◆ **WHAT NEEDS TO BE DONE**: Only the text of the records, copied exactly, is wanted; no pictures.

◆ **RECORDS FOR THIS TASK**:
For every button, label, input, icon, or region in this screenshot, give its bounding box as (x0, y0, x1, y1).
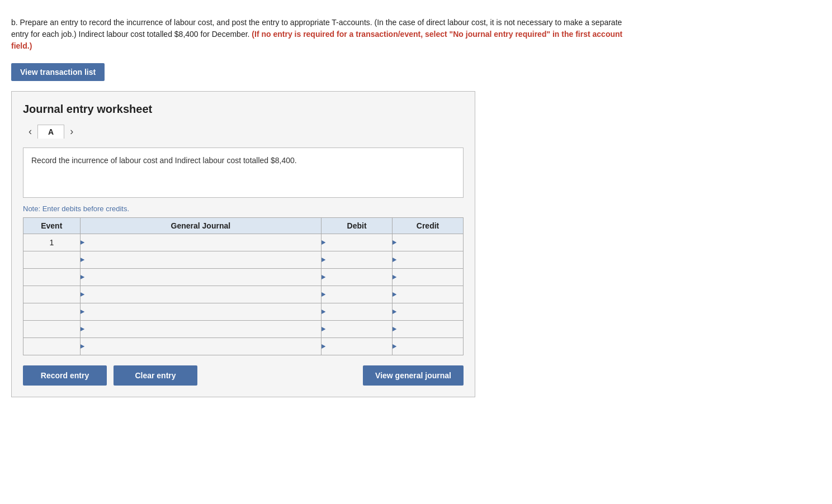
event-cell-4 (23, 286, 81, 303)
gj-input-2[interactable] (86, 251, 321, 268)
credit-cell-7[interactable] (393, 338, 464, 355)
event-cell-7 (23, 338, 81, 355)
gj-cell-3[interactable] (80, 269, 322, 286)
prev-tab-arrow[interactable]: ‹ (23, 126, 37, 137)
worksheet-title: Journal entry worksheet (23, 103, 464, 116)
gj-cell-7[interactable] (80, 338, 322, 355)
gj-cell-1[interactable] (80, 234, 322, 251)
event-cell-6 (23, 321, 81, 338)
gj-cell-4[interactable] (80, 286, 322, 303)
debit-cell-3[interactable] (322, 269, 393, 286)
debit-cell-6[interactable] (322, 321, 393, 338)
debit-input-5[interactable] (327, 303, 392, 320)
credit-cell-4[interactable] (393, 286, 464, 303)
next-tab-arrow[interactable]: › (64, 126, 79, 137)
debit-indicator-5 (322, 310, 325, 314)
credit-cell-2[interactable] (393, 251, 464, 269)
row-indicator-6 (81, 327, 85, 331)
debit-cell-1[interactable] (322, 234, 393, 251)
gj-input-7[interactable] (86, 338, 321, 355)
gj-input-1[interactable] (86, 234, 321, 251)
credit-input-2[interactable] (398, 251, 463, 268)
credit-cell-6[interactable] (393, 321, 464, 338)
view-general-journal-button[interactable]: View general journal (363, 365, 464, 386)
gj-input-5[interactable] (86, 303, 321, 320)
debit-input-3[interactable] (327, 269, 392, 286)
worksheet-description: Record the incurrence of labour cost and… (23, 148, 464, 198)
debit-indicator-4 (322, 292, 325, 297)
row-indicator-1 (81, 240, 85, 245)
table-row (23, 338, 464, 355)
table-row (23, 303, 464, 321)
gj-input-3[interactable] (86, 269, 321, 286)
col-header-credit: Credit (393, 218, 464, 234)
debit-cell-4[interactable] (322, 286, 393, 303)
credit-indicator-2 (393, 258, 396, 262)
clear-entry-button[interactable]: Clear entry (114, 365, 197, 386)
journal-entry-worksheet: Journal entry worksheet ‹ A › Record the… (11, 91, 475, 397)
debit-indicator-1 (322, 240, 325, 245)
table-row (23, 286, 464, 303)
row-indicator-2 (81, 258, 85, 262)
event-cell-3 (23, 269, 81, 286)
debit-input-1[interactable] (327, 234, 392, 251)
view-transaction-list-button[interactable]: View transaction list (11, 63, 105, 81)
credit-cell-5[interactable] (393, 303, 464, 321)
gj-cell-5[interactable] (80, 303, 322, 321)
row-indicator-4 (81, 292, 85, 297)
gj-cell-6[interactable] (80, 321, 322, 338)
tab-navigation: ‹ A › (23, 125, 464, 139)
col-header-event: Event (23, 218, 81, 234)
table-row (23, 321, 464, 338)
credit-input-6[interactable] (398, 321, 463, 337)
table-row (23, 269, 464, 286)
credit-cell-1[interactable] (393, 234, 464, 251)
debit-indicator-2 (322, 258, 325, 262)
credit-input-1[interactable] (398, 234, 463, 251)
debit-cell-7[interactable] (322, 338, 393, 355)
credit-indicator-4 (393, 292, 396, 297)
credit-cell-3[interactable] (393, 269, 464, 286)
gj-input-4[interactable] (86, 286, 321, 303)
record-entry-button[interactable]: Record entry (23, 365, 107, 386)
col-header-debit: Debit (322, 218, 393, 234)
debit-cell-2[interactable] (322, 251, 393, 269)
gj-input-6[interactable] (86, 321, 321, 337)
row-indicator-5 (81, 310, 85, 314)
debit-indicator-3 (322, 275, 325, 279)
journal-table: Event General Journal Debit Credit 1 (23, 217, 464, 355)
tab-a[interactable]: A (37, 125, 64, 139)
gj-cell-2[interactable] (80, 251, 322, 269)
table-row (23, 251, 464, 269)
debit-indicator-6 (322, 327, 325, 331)
event-cell-5 (23, 303, 81, 321)
table-row: 1 (23, 234, 464, 251)
credit-indicator-5 (393, 310, 396, 314)
debit-indicator-7 (322, 344, 325, 349)
debit-input-4[interactable] (327, 286, 392, 303)
credit-input-3[interactable] (398, 269, 463, 286)
credit-input-7[interactable] (398, 338, 463, 355)
note-text: Note: Enter debits before credits. (23, 205, 464, 213)
event-cell-2 (23, 251, 81, 269)
row-indicator-3 (81, 275, 85, 279)
credit-indicator-7 (393, 344, 396, 349)
credit-input-5[interactable] (398, 303, 463, 320)
debit-input-2[interactable] (327, 251, 392, 268)
col-header-general-journal: General Journal (80, 218, 322, 234)
debit-input-6[interactable] (327, 321, 392, 337)
event-cell-1: 1 (23, 234, 81, 251)
row-indicator-7 (81, 344, 85, 349)
credit-indicator-6 (393, 327, 396, 331)
credit-indicator-3 (393, 275, 396, 279)
debit-cell-5[interactable] (322, 303, 393, 321)
credit-indicator-1 (393, 240, 396, 245)
question-text: b. Prepare an entry to record the incurr… (11, 17, 626, 52)
bottom-buttons: Record entry Clear entry View general jo… (23, 365, 464, 386)
debit-input-7[interactable] (327, 338, 392, 355)
credit-input-4[interactable] (398, 286, 463, 303)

◆ **ANSWER TO THE PROBLEM**:
For every button, label, input, icon, or region in this screenshot, give its bounding box as (x0, y0, x1, y1).
event-cell-4 (23, 286, 81, 303)
gj-input-2[interactable] (86, 251, 321, 268)
credit-cell-7[interactable] (393, 338, 464, 355)
event-cell-7 (23, 338, 81, 355)
gj-cell-3[interactable] (80, 269, 322, 286)
prev-tab-arrow[interactable]: ‹ (23, 126, 37, 137)
worksheet-title: Journal entry worksheet (23, 103, 464, 116)
gj-cell-7[interactable] (80, 338, 322, 355)
gj-cell-1[interactable] (80, 234, 322, 251)
event-cell-6 (23, 321, 81, 338)
gj-cell-4[interactable] (80, 286, 322, 303)
debit-cell-3[interactable] (322, 269, 393, 286)
debit-cell-6[interactable] (322, 321, 393, 338)
debit-input-5[interactable] (327, 303, 392, 320)
credit-cell-4[interactable] (393, 286, 464, 303)
next-tab-arrow[interactable]: › (64, 126, 79, 137)
debit-indicator-5 (322, 310, 325, 314)
credit-cell-2[interactable] (393, 251, 464, 269)
row-indicator-6 (81, 327, 85, 331)
debit-cell-1[interactable] (322, 234, 393, 251)
gj-input-7[interactable] (86, 338, 321, 355)
gj-input-1[interactable] (86, 234, 321, 251)
credit-input-2[interactable] (398, 251, 463, 268)
credit-cell-6[interactable] (393, 321, 464, 338)
view-general-journal-button[interactable]: View general journal (363, 365, 464, 386)
gj-input-5[interactable] (86, 303, 321, 320)
debit-input-3[interactable] (327, 269, 392, 286)
worksheet-description: Record the incurrence of labour cost and… (23, 148, 464, 198)
debit-indicator-4 (322, 292, 325, 297)
row-indicator-1 (81, 240, 85, 245)
table-row (23, 338, 464, 355)
table-row (23, 303, 464, 321)
gj-input-3[interactable] (86, 269, 321, 286)
col-header-credit: Credit (393, 218, 464, 234)
debit-cell-4[interactable] (322, 286, 393, 303)
credit-indicator-2 (393, 258, 396, 262)
clear-entry-button[interactable]: Clear entry (114, 365, 197, 386)
journal-entry-worksheet: Journal entry worksheet ‹ A › Record the… (11, 91, 475, 397)
debit-indicator-1 (322, 240, 325, 245)
table-row (23, 286, 464, 303)
row-indicator-2 (81, 258, 85, 262)
event-cell-3 (23, 269, 81, 286)
debit-input-1[interactable] (327, 234, 392, 251)
view-transaction-list-button[interactable]: View transaction list (11, 63, 105, 81)
credit-cell-5[interactable] (393, 303, 464, 321)
gj-cell-5[interactable] (80, 303, 322, 321)
row-indicator-4 (81, 292, 85, 297)
gj-cell-6[interactable] (80, 321, 322, 338)
tab-navigation: ‹ A › (23, 125, 464, 139)
col-header-event: Event (23, 218, 81, 234)
table-row (23, 321, 464, 338)
credit-input-6[interactable] (398, 321, 463, 337)
table-row (23, 269, 464, 286)
credit-cell-1[interactable] (393, 234, 464, 251)
debit-indicator-2 (322, 258, 325, 262)
credit-input-1[interactable] (398, 234, 463, 251)
debit-cell-7[interactable] (322, 338, 393, 355)
credit-indicator-4 (393, 292, 396, 297)
credit-cell-3[interactable] (393, 269, 464, 286)
gj-input-4[interactable] (86, 286, 321, 303)
record-entry-button[interactable]: Record entry (23, 365, 107, 386)
col-header-debit: Debit (322, 218, 393, 234)
debit-cell-2[interactable] (322, 251, 393, 269)
gj-input-6[interactable] (86, 321, 321, 337)
row-indicator-5 (81, 310, 85, 314)
debit-indicator-3 (322, 275, 325, 279)
journal-table: Event General Journal Debit Credit 1 (23, 217, 464, 355)
tab-a[interactable]: A (37, 125, 64, 139)
gj-cell-2[interactable] (80, 251, 322, 269)
table-row (23, 251, 464, 269)
debit-indicator-6 (322, 327, 325, 331)
event-cell-5 (23, 303, 81, 321)
table-row: 1 (23, 234, 464, 251)
credit-indicator-5 (393, 310, 396, 314)
debit-indicator-7 (322, 344, 325, 349)
debit-input-4[interactable] (327, 286, 392, 303)
credit-input-3[interactable] (398, 269, 463, 286)
credit-input-7[interactable] (398, 338, 463, 355)
note-text: Note: Enter debits before credits. (23, 205, 464, 213)
event-cell-2 (23, 251, 81, 269)
row-indicator-3 (81, 275, 85, 279)
credit-indicator-7 (393, 344, 396, 349)
credit-input-5[interactable] (398, 303, 463, 320)
debit-input-2[interactable] (327, 251, 392, 268)
col-header-general-journal: General Journal (80, 218, 322, 234)
debit-input-6[interactable] (327, 321, 392, 337)
event-cell-1: 1 (23, 234, 81, 251)
row-indicator-7 (81, 344, 85, 349)
credit-indicator-6 (393, 327, 396, 331)
credit-indicator-3 (393, 275, 396, 279)
debit-cell-5[interactable] (322, 303, 393, 321)
credit-indicator-1 (393, 240, 396, 245)
question-text: b. Prepare an entry to record the incurr… (11, 17, 626, 52)
bottom-buttons: Record entry Clear entry View general jo… (23, 365, 464, 386)
debit-input-7[interactable] (327, 338, 392, 355)
credit-input-4[interactable] (398, 286, 463, 303)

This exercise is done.